Page-level text extractions
*** Begin section ***
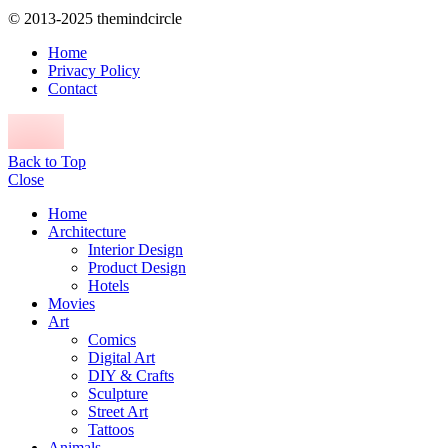
© 2013-2025 themindcircle
Home
Privacy Policy
Contact
Back to Top
Close
Home
Architecture
Interior Design
Product Design
Hotels
Movies
Art
Comics
Digital Art
DIY & Crafts
Sculpture
Street Art
Tattoos
Animals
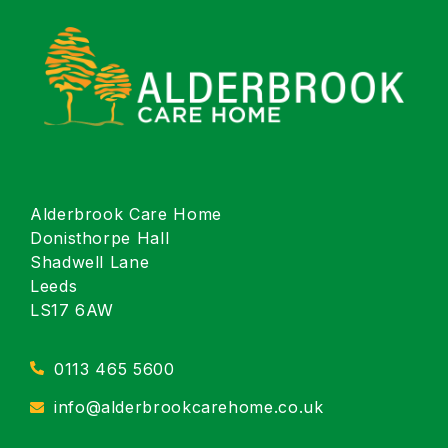
Alderbrook Care Home
Donisthorpe Hall
Shadwell Lane
Leeds
LS17 6AW
0113 465 5600
info@alderbrookcarehome.co.uk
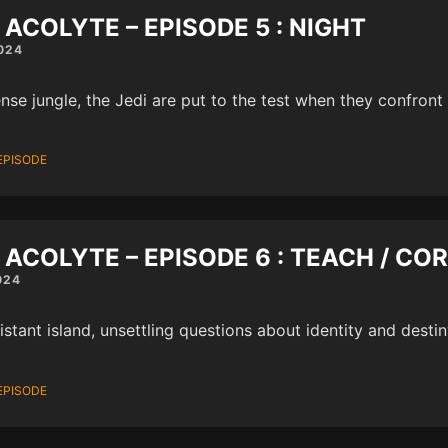
 ACOLYTE – EPISODE 5 : NIGHT
024
ense jungle, the Jedi are put to the test when they confront 
EPISODE
 ACOLYTE – EPISODE 6 : TEACH / CO
024
istant island, unsettling questions about identity and destin
EPISODE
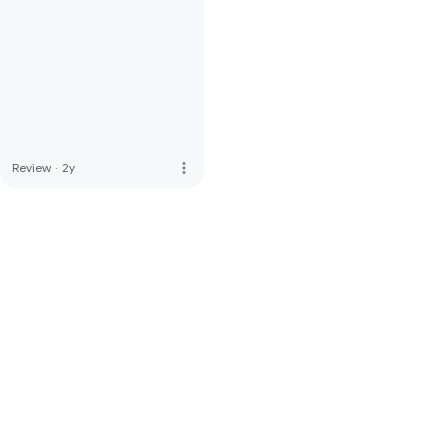
more_vert
Review
·
2y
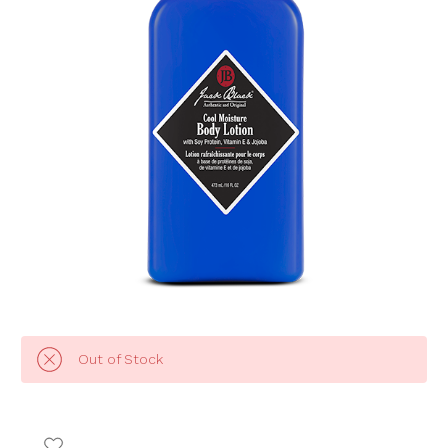
Out of Stock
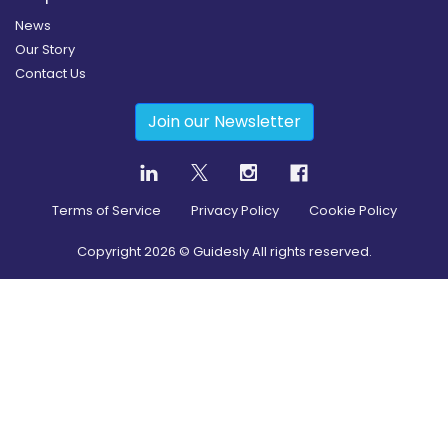
News
Our Story
Contact Us
Join our Newsletter
Terms of Service
Privacy Policy
Cookie Policy
Copyright
2026
© Guidesly All rights reserved.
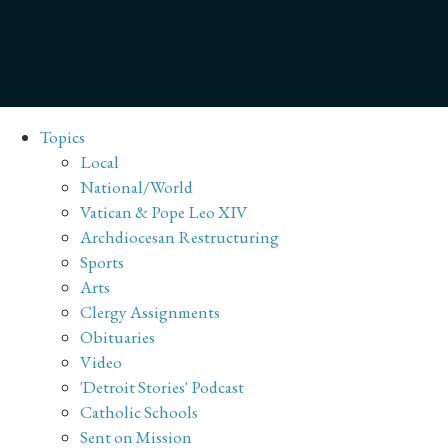
Topics
Local
National/World
Vatican & Pope Leo XIV
Archdiocesan Restructuring
Sports
Arts
Clergy Assignments
Obituaries
Video
'Detroit Stories' Podcast
Catholic Schools
Sent on Mission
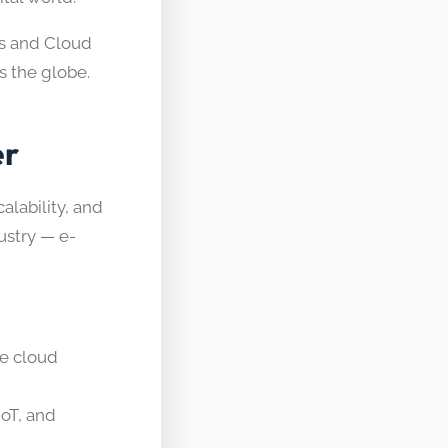
ps and Cloud
s the globe.
er
lability, and
dustry — e-
he cloud
IoT, and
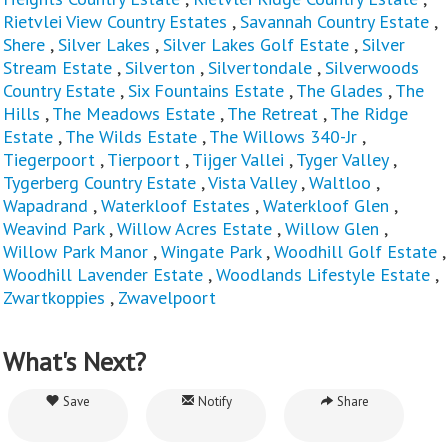
Rietvlei View Country Estates
,
Savannah Country Estate
,
Shere
,
Silver Lakes
,
Silver Lakes Golf Estate
,
Silver
Stream Estate
,
Silverton
,
Silvertondale
,
Silverwoods
Country Estate
,
Six Fountains Estate
,
The Glades
,
The
Hills
,
The Meadows Estate
,
The Retreat
,
The Ridge
Estate
,
The Wilds Estate
,
The Willows 340-Jr
,
Tiegerpoort
,
Tierpoort
,
Tijger Vallei
,
Tyger Valley
,
Tygerberg Country Estate
,
Vista Valley
,
Waltloo
,
Wapadrand
,
Waterkloof Estates
,
Waterkloof Glen
,
Weavind Park
,
Willow Acres Estate
,
Willow Glen
,
Willow Park Manor
,
Wingate Park
,
Woodhill Golf Estate
,
Woodhill Lavender Estate
,
Woodlands Lifestyle Estate
,
Zwartkoppies
,
Zwavelpoort
What's Next?
Save
Notify
Share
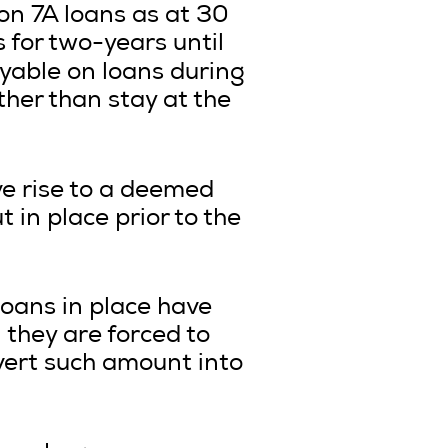
ion 7A loans as at 30
for two-years until
ayable on loans during
ther than stay at the
ive rise to a deemed
 in place prior to the
loans in place have
 they are forced to
vert such amount into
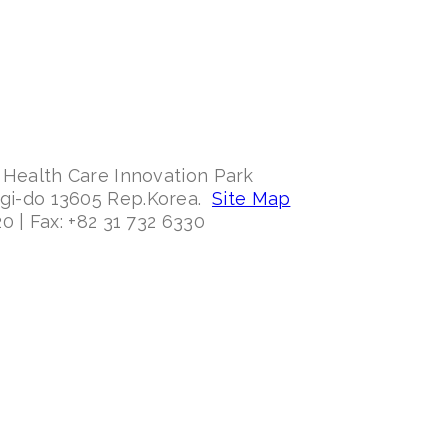
 Health Care Innovation Park
ggi-do 13605 Rep.Korea.
Site Map
0 | Fax: +82 31 732 6330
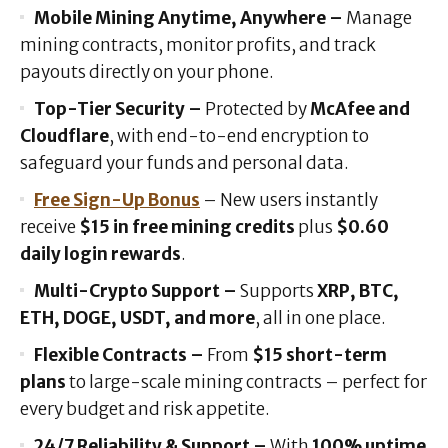
Mobile Mining Anytime, Anywhere –
Manage
mining contracts, monitor profits, and track
payouts directly on your phone.
Top-Tier Security –
Protected by
McAfee and
Cloudflare
, with end-to-end encryption to
safeguard your funds and personal data.
Free Sign-Up Bonus
– New users instantly
receive
$15 in free mining credits
plus
$0.60
daily login rewards
.
Multi-Crypto Support –
Supports
XRP, BTC,
ETH, DOGE, USDT, and more
, all in one place.
Flexible Contracts –
From
$15 short-term
plans
to large-scale mining contracts – perfect for
every budget and risk appetite.
24/7 Reliability & Support –
With
100% uptime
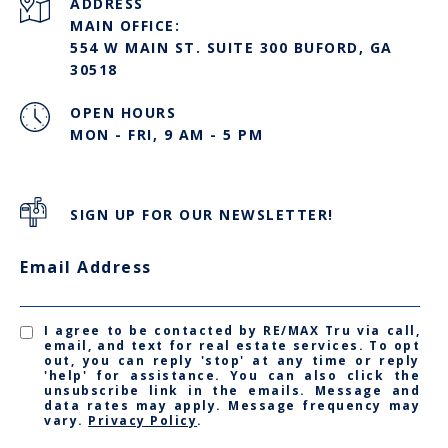
ADDRESS
MAIN OFFICE:
554 W MAIN ST. SUITE 300 BUFORD, GA
30518
OPEN HOURS
MON - FRI, 9 AM - 5 PM
SIGN UP FOR OUR NEWSLETTER!
Email Address
I agree to be contacted by RE/MAX Tru via call,
email, and text for real estate services. To opt
out, you can reply 'stop' at any time or reply
'help' for assistance. You can also click the
unsubscribe link in the emails. Message and
data rates may apply. Message frequency may
vary.
Privacy Policy
.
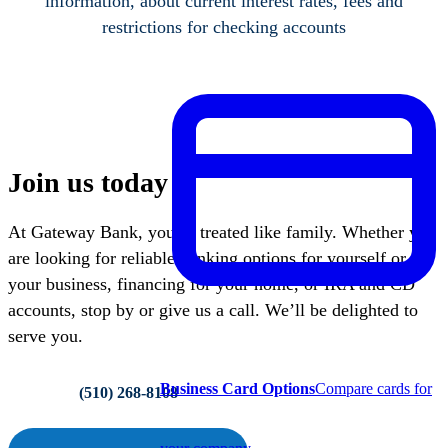
information, about current interest rates, fees and
restrictions for checking accounts
Join us today
At Gateway Bank, you’re treated like family. Whether you
are looking for reliable banking options for yourself or
your business, financing for your home, or IRA and CD
accounts, stop by or give us a call. We’ll be delighted to
serve you.
Business Card Options
Compare cards for
(510) 268-8108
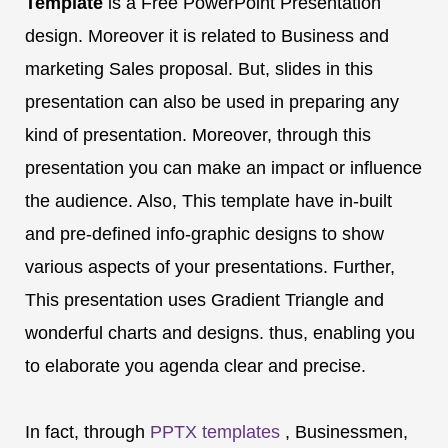
Template
is a Free PowerPoint Presentation
design. Moreover it is related to Business and
marketing Sales proposal. But, slides in this
presentation can also be used in preparing any
kind of presentation. Moreover, through this
presentation you can make an impact or influence
the audience. Also, This template have in-built
and pre-defined info-graphic designs to show
various aspects of your presentations. Further,
This presentation uses Gradient Triangle and
wonderful charts and designs. thus, enabling you
to elaborate you agenda clear and precise.
In fact, through
PPTX templates
, Businessmen,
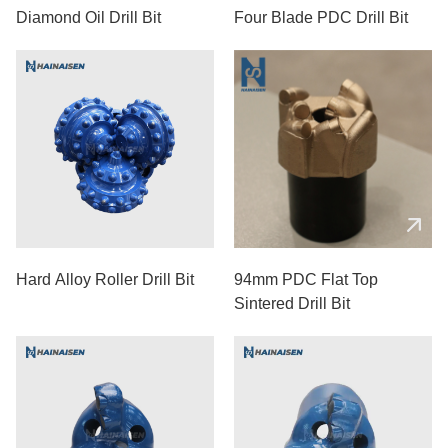
Diamond Oil Drill Bit
Four Blade PDC Drill Bit
Hard Alloy Roller Drill Bit
94mm PDC Flat Top
Sintered Drill Bit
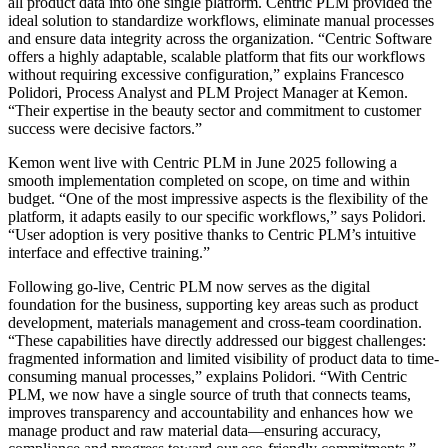
all product data into one single platform. Centric PLM provided the
ideal solution to standardize workflows, eliminate manual processes
and ensure data integrity across the organization. “Centric Software
offers a highly adaptable, scalable platform that fits our workflows
without requiring excessive configuration,” explains Francesco
Polidori, Process Analyst and PLM Project Manager at Kemon.
“Their expertise in the beauty sector and commitment to customer
success were decisive factors.”
Kemon went live with Centric PLM in June 2025 following a
smooth implementation completed on scope, on time and within
budget. “One of the most impressive aspects is the flexibility of the
platform, it adapts easily to our specific workflows,” says Polidori.
“User adoption is very positive thanks to Centric PLM’s intuitive
interface and effective training.”
Following go-live, Centric PLM now serves as the digital
foundation for the business, supporting key areas such as product
development, materials management and cross-team coordination.
“These capabilities have directly addressed our biggest challenges:
fragmented information and limited visibility of product data to time-
consuming manual processes,” explains Polidori. “With Centric
PLM, we now have a single source of truth that connects teams,
improves transparency and accountability and enhances how we
manage product and raw material data—ensuring accuracy,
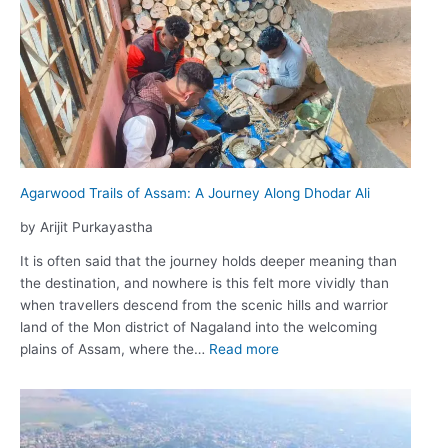
ভুটানঃ
সীমা
অতিক্ৰম
কৰা
পৰ্যটন
Agarwood Trails of Assam: A Journey Along Dhodar Ali
by Arijit Purkayastha
It is often said that the journey holds deeper meaning than
the destination, and nowhere is this felt more vividly than
when travellers descend from the scenic hills and warrior
land of the Mon district of Nagaland into the welcoming
:
plains of Assam, where the…
Read more
Agarwood
Trails
of
Assam:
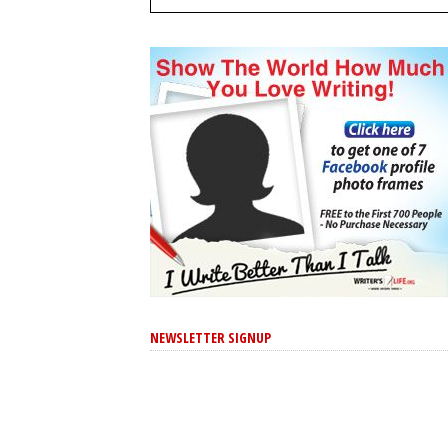
NEWSLETTER SIGNUP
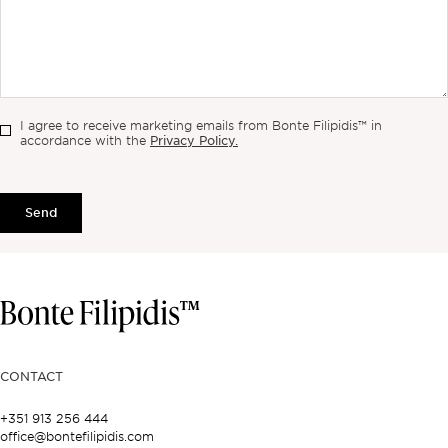
I agree to receive marketing emails from Bonte Filipidis™ in
Privacy Policy.
accordance with the
Send
CONTACT
+351 913 256 444
office@bontefilipidis.com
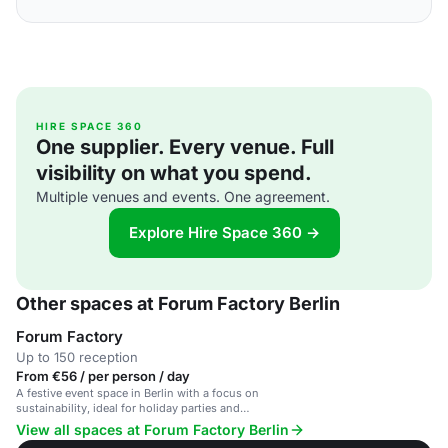
HIRE SPACE 360
One supplier. Every venue. Full
visibility on what you spend.
Multiple venues and events. One agreement.
Explore Hire Space 360 →
Other spaces at Forum Factory Berlin
Forum Factory
Up to 150 reception
From €56 / per person / day
A festive event space in Berlin with a focus on
sustainability, ideal for holiday parties and
corporate events.
View all spaces at Forum Factory Berlin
*** End section ***
Prompt
Each line holding the word "place" must be copied from the data.

Result
 in place prior to the
loans in place have
, all in one place.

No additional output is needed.